[THE RECORDS]
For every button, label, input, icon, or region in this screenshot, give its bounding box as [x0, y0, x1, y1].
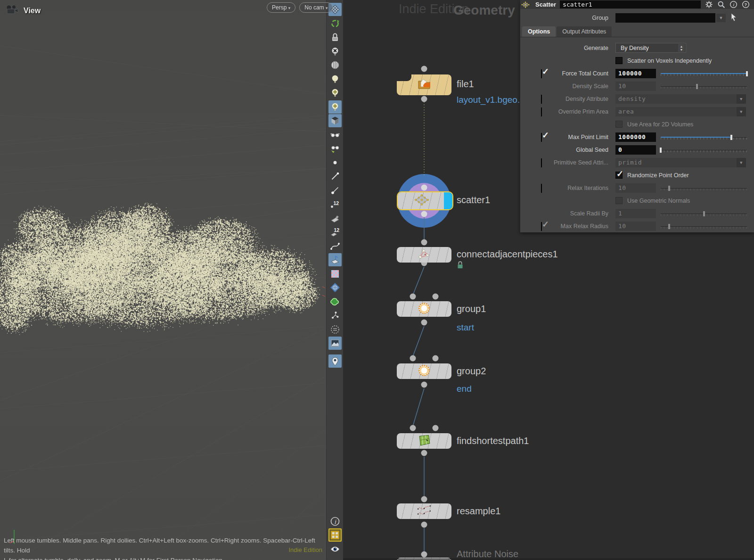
- param-checkbox-primitive-seed-attri[interactable]: [541, 158, 542, 167]
- parameter-tabs: Options Output Attributes: [520, 26, 754, 37]
- display-vertex-normals-icon[interactable]: [328, 253, 342, 266]
- param-checkbox-use-area-for-2d-volumes[interactable]: [615, 121, 623, 128]
- param-row-scale-radii-by: Scale Radii By1: [520, 207, 754, 220]
- ghost-other-objects-icon[interactable]: [328, 58, 342, 72]
- node-label-findshortestpath1[interactable]: findshortestpath1: [457, 436, 529, 446]
- object-select-icon[interactable]: [328, 17, 342, 30]
- info-icon[interactable]: i: [728, 0, 738, 9]
- display-point-normals-icon[interactable]: [328, 170, 342, 183]
- node-label-resample1[interactable]: resample1: [457, 506, 500, 517]
- param-field-max-relax-radius[interactable]: 10: [615, 222, 656, 231]
- param-slider-force-total-count[interactable]: [661, 70, 747, 77]
- param-slider-max-point-limit[interactable]: [661, 133, 747, 141]
- group-dropdown-button[interactable]: ▼: [716, 14, 726, 22]
- node-resample1[interactable]: [397, 503, 451, 519]
- node-label-scatter1[interactable]: scatter1: [457, 195, 490, 206]
- projection-menu-button[interactable]: Persp ▾: [267, 2, 295, 13]
- node-findshortestpath1[interactable]: [397, 433, 451, 449]
- param-control-generate: By Density▲▼: [615, 43, 747, 53]
- node-group2[interactable]: [397, 363, 451, 379]
- param-checkbox-force-total-count[interactable]: [541, 69, 542, 78]
- node-scatter1[interactable]: [397, 191, 453, 210]
- param-inline-label-use-geometric-normals: Use Geometric Normals: [627, 198, 690, 204]
- stereo-glasses-export-icon[interactable]: [328, 142, 342, 155]
- lock-selection-icon[interactable]: [328, 31, 342, 44]
- param-menu-generate[interactable]: By Density▲▼: [615, 43, 686, 53]
- help-icon[interactable]: ?: [740, 0, 751, 9]
- param-field-override-prim-area[interactable]: area▼: [615, 107, 746, 116]
- node-label-group1[interactable]: group1: [457, 304, 486, 314]
- particle-links-icon[interactable]: [328, 309, 342, 322]
- param-field-relax-iterations[interactable]: 10: [615, 183, 656, 193]
- display-profile-curves-icon[interactable]: [328, 239, 342, 253]
- scatter-node-type-icon[interactable]: [520, 0, 531, 9]
- camera-menu-button[interactable]: No cam ▾: [299, 2, 333, 13]
- high-quality-lighting-icon[interactable]: [328, 100, 342, 114]
- param-checkbox-override-prim-area[interactable]: [541, 107, 542, 116]
- locate-pivot-icon[interactable]: [328, 354, 342, 368]
- node-name-field[interactable]: [560, 0, 701, 8]
- param-label-global-seed: Global Seed: [520, 147, 608, 153]
- group-input[interactable]: [615, 13, 715, 23]
- param-control-global-seed: 0: [615, 145, 747, 155]
- scene-viewport[interactable]: View Persp ▾ No cam ▾ Left mouse tumbles…: [0, 0, 326, 560]
- display-hull-diamond-icon[interactable]: [328, 281, 342, 294]
- tab-options[interactable]: Options: [522, 26, 556, 37]
- viewport-canvas[interactable]: [0, 0, 326, 560]
- param-slider-density-scale[interactable]: [661, 82, 747, 90]
- viewport-info-icon[interactable]: i: [328, 515, 342, 528]
- display-point-markers-icon[interactable]: [328, 184, 342, 197]
- param-control-use-area-for-2d-volumes: Use Area for 2D Volumes: [615, 121, 747, 128]
- param-row-force-total-count: Force Total Count100000: [520, 67, 754, 80]
- param-field-force-total-count[interactable]: 100000: [615, 69, 656, 78]
- param-field-density-scale[interactable]: 10: [615, 82, 656, 91]
- tab-output-attributes[interactable]: Output Attributes: [557, 26, 612, 37]
- display-prim-numbers-icon[interactable]: 12: [328, 225, 342, 239]
- param-checkbox-relax-iterations[interactable]: [541, 184, 542, 193]
- node-connectadjacentpieces1[interactable]: [397, 247, 451, 263]
- visibility-eye-icon[interactable]: [328, 543, 342, 556]
- shaded-display-mode-icon[interactable]: [328, 114, 342, 127]
- param-checkbox-scatter-on-voxels-independently[interactable]: [615, 57, 623, 64]
- param-field-global-seed[interactable]: 0: [615, 145, 656, 155]
- param-checkbox-max-relax-radius[interactable]: [541, 222, 542, 231]
- param-checkbox-use-geometric-normals[interactable]: [615, 197, 623, 204]
- display-prim-normals-icon[interactable]: [328, 212, 342, 225]
- node-file1[interactable]: [397, 74, 451, 95]
- display-point-numbers-icon[interactable]: 12: [328, 198, 342, 211]
- node-group1[interactable]: [397, 301, 451, 317]
- uv-checker-texture-icon[interactable]: [328, 267, 342, 280]
- param-slider-relax-iterations[interactable]: [661, 184, 747, 192]
- pane-layout-grid-icon[interactable]: [328, 528, 342, 542]
- param-checkbox-max-point-limit[interactable]: [541, 133, 542, 142]
- node-label-file1[interactable]: file1: [457, 79, 474, 90]
- param-slider-scale-radii-by[interactable]: [661, 210, 747, 217]
- display-flag[interactable]: [444, 192, 452, 209]
- soft-selection-blob-icon[interactable]: [328, 295, 342, 308]
- param-field-primitive-seed-attri[interactable]: primid▼: [615, 158, 746, 167]
- param-dropdown-density-attribute[interactable]: ▼: [737, 94, 746, 104]
- stereo-glasses-icon[interactable]: [328, 128, 342, 141]
- param-checkbox-density-attribute[interactable]: [541, 95, 542, 104]
- param-checkbox-randomize-point-order[interactable]: [615, 172, 623, 179]
- search-icon[interactable]: [716, 0, 726, 9]
- param-field-max-point-limit[interactable]: 1000000: [615, 132, 656, 142]
- node-sublabel-group1: start: [457, 322, 474, 333]
- param-dropdown-primitive-seed-attri[interactable]: ▼: [737, 158, 746, 167]
- background-image-icon[interactable]: [328, 337, 342, 350]
- display-points-icon[interactable]: [328, 156, 342, 169]
- node-label-group2[interactable]: group2: [457, 366, 486, 377]
- gear-icon[interactable]: [704, 0, 714, 9]
- headlight-only-icon[interactable]: [328, 86, 342, 99]
- hide-selected-icon[interactable]: [328, 45, 342, 58]
- param-dropdown-override-prim-area[interactable]: ▼: [737, 107, 746, 116]
- param-control-primitive-seed-attri: primid▼: [615, 158, 747, 167]
- default-lighting-icon[interactable]: [328, 73, 342, 86]
- param-field-density-attribute[interactable]: density▼: [615, 94, 746, 104]
- node-label-connectadjacentpieces1[interactable]: connectadjacentpieces1: [457, 249, 558, 260]
- sprite-disc-icon[interactable]: [328, 323, 342, 336]
- param-field-scale-radii-by[interactable]: 1: [615, 209, 656, 218]
- param-slider-global-seed[interactable]: [661, 146, 747, 154]
- param-slider-max-relax-radius[interactable]: [661, 222, 747, 230]
- select-geometry-arrow-icon[interactable]: [729, 12, 738, 24]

[ASSIGNED TASK] Down to the final line, restate the material above word for word, but omit its pictures.

[RESPONSE AREA]
For every button, label, input, icon, or region in this screenshot, give its bounding box as [x0, y0, x1, y1].
- param-checkbox-primitive-seed-attri[interactable]: [541, 158, 542, 167]
- parameter-tabs: Options Output Attributes: [520, 26, 754, 37]
- display-vertex-normals-icon[interactable]: [328, 253, 342, 266]
- param-checkbox-use-area-for-2d-volumes[interactable]: [615, 121, 623, 128]
- param-row-scale-radii-by: Scale Radii By1: [520, 207, 754, 220]
- ghost-other-objects-icon[interactable]: [328, 58, 342, 72]
- node-label-findshortestpath1[interactable]: findshortestpath1: [457, 436, 529, 446]
- object-select-icon[interactable]: [328, 17, 342, 30]
- info-icon[interactable]: i: [728, 0, 738, 9]
- display-point-normals-icon[interactable]: [328, 170, 342, 183]
- node-label-resample1[interactable]: resample1: [457, 506, 500, 517]
- param-field-max-relax-radius[interactable]: 10: [615, 222, 656, 231]
- param-slider-force-total-count[interactable]: [661, 70, 747, 77]
- param-slider-max-point-limit[interactable]: [661, 133, 747, 141]
- group-dropdown-button[interactable]: ▼: [716, 14, 726, 22]
- node-resample1[interactable]: [397, 503, 451, 519]
- node-label-scatter1[interactable]: scatter1: [457, 195, 490, 206]
- projection-menu-button[interactable]: Persp ▾: [267, 2, 295, 13]
- node-findshortestpath1[interactable]: [397, 433, 451, 449]
- param-control-generate: By Density▲▼: [615, 43, 747, 53]
- node-group2[interactable]: [397, 363, 451, 379]
- param-checkbox-force-total-count[interactable]: [541, 69, 542, 78]
- node-scatter1[interactable]: [397, 191, 453, 210]
- param-inline-label-use-geometric-normals: Use Geometric Normals: [627, 198, 690, 204]
- stereo-glasses-export-icon[interactable]: [328, 142, 342, 155]
- lock-selection-icon[interactable]: [328, 31, 342, 44]
- param-menu-generate[interactable]: By Density▲▼: [615, 43, 686, 53]
- help-icon[interactable]: ?: [740, 0, 751, 9]
- param-field-override-prim-area[interactable]: area▼: [615, 107, 746, 116]
- node-label-group1[interactable]: group1: [457, 304, 486, 314]
- particle-links-icon[interactable]: [328, 309, 342, 322]
- param-field-relax-iterations[interactable]: 10: [615, 183, 656, 193]
- display-profile-curves-icon[interactable]: [328, 239, 342, 253]
- scatter-node-type-icon[interactable]: [520, 0, 531, 9]
- camera-menu-button[interactable]: No cam ▾: [299, 2, 333, 13]
- high-quality-lighting-icon[interactable]: [328, 100, 342, 114]
- param-checkbox-override-prim-area[interactable]: [541, 107, 542, 116]
- locate-pivot-icon[interactable]: [328, 354, 342, 368]
- node-name-field[interactable]: [560, 0, 701, 8]
- param-label-global-seed: Global Seed: [520, 147, 608, 153]
- group-input[interactable]: [615, 13, 715, 23]
- param-control-global-seed: 0: [615, 145, 747, 155]
- scene-viewport[interactable]: View Persp ▾ No cam ▾ Left mouse tumbles…: [0, 0, 326, 560]
- display-hull-diamond-icon[interactable]: [328, 281, 342, 294]
- tab-options[interactable]: Options: [522, 26, 556, 37]
- viewport-canvas[interactable]: [0, 0, 326, 560]
- param-slider-density-scale[interactable]: [661, 82, 747, 90]
- viewport-info-icon[interactable]: i: [328, 515, 342, 528]
- display-point-markers-icon[interactable]: [328, 184, 342, 197]
- param-control-use-area-for-2d-volumes: Use Area for 2D Volumes: [615, 121, 747, 128]
- param-row-force-total-count: Force Total Count100000: [520, 67, 754, 80]
- param-field-force-total-count[interactable]: 100000: [615, 69, 656, 78]
- param-field-density-scale[interactable]: 10: [615, 82, 656, 91]
- tab-output-attributes[interactable]: Output Attributes: [557, 26, 612, 37]
- display-prim-numbers-icon[interactable]: 12: [328, 225, 342, 239]
- param-checkbox-relax-iterations[interactable]: [541, 184, 542, 193]
- node-connectadjacentpieces1[interactable]: [397, 247, 451, 263]
- visibility-eye-icon[interactable]: [328, 543, 342, 556]
- shaded-display-mode-icon[interactable]: [328, 114, 342, 127]
- param-checkbox-scatter-on-voxels-independently[interactable]: [615, 57, 623, 64]
- param-field-global-seed[interactable]: 0: [615, 145, 656, 155]
- param-checkbox-max-relax-radius[interactable]: [541, 222, 542, 231]
- param-checkbox-use-geometric-normals[interactable]: [615, 197, 623, 204]
- display-prim-normals-icon[interactable]: [328, 212, 342, 225]
- node-file1[interactable]: [397, 74, 451, 95]
- display-point-numbers-icon[interactable]: 12: [328, 198, 342, 211]
- node-group1[interactable]: [397, 301, 451, 317]
- uv-checker-texture-icon[interactable]: [328, 267, 342, 280]
- param-slider-relax-iterations[interactable]: [661, 184, 747, 192]
- pane-layout-grid-icon[interactable]: [328, 528, 342, 542]
- param-checkbox-max-point-limit[interactable]: [541, 133, 542, 142]
- node-label-file1[interactable]: file1: [457, 79, 474, 90]
- param-slider-scale-radii-by[interactable]: [661, 210, 747, 217]
- display-flag[interactable]: [444, 192, 452, 209]
- soft-selection-blob-icon[interactable]: [328, 295, 342, 308]
- param-field-primitive-seed-attri[interactable]: primid▼: [615, 158, 746, 167]
- param-dropdown-density-attribute[interactable]: ▼: [737, 94, 746, 104]
- stereo-glasses-icon[interactable]: [328, 128, 342, 141]
- param-checkbox-density-attribute[interactable]: [541, 95, 542, 104]
- param-checkbox-randomize-point-order[interactable]: [615, 172, 623, 179]
- search-icon[interactable]: [716, 0, 726, 9]
- param-field-max-point-limit[interactable]: 1000000: [615, 132, 656, 142]
- node-sublabel-group1: start: [457, 322, 474, 333]
- param-dropdown-primitive-seed-attri[interactable]: ▼: [737, 158, 746, 167]
- background-image-icon[interactable]: [328, 337, 342, 350]
- display-points-icon[interactable]: [328, 156, 342, 169]
- node-label-group2[interactable]: group2: [457, 366, 486, 377]
- gear-icon[interactable]: [704, 0, 714, 9]
- headlight-only-icon[interactable]: [328, 86, 342, 99]
- hide-selected-icon[interactable]: [328, 45, 342, 58]
- param-dropdown-override-prim-area[interactable]: ▼: [737, 107, 746, 116]
- param-control-primitive-seed-attri: primid▼: [615, 158, 747, 167]
- default-lighting-icon[interactable]: [328, 73, 342, 86]
- param-field-density-attribute[interactable]: density▼: [615, 94, 746, 104]
- node-label-connectadjacentpieces1[interactable]: connectadjacentpieces1: [457, 249, 558, 260]
- sprite-disc-icon[interactable]: [328, 323, 342, 336]
- param-field-scale-radii-by[interactable]: 1: [615, 209, 656, 218]
- param-slider-global-seed[interactable]: [661, 146, 747, 154]
- param-slider-max-relax-radius[interactable]: [661, 222, 747, 230]
- select-geometry-arrow-icon[interactable]: [729, 12, 738, 24]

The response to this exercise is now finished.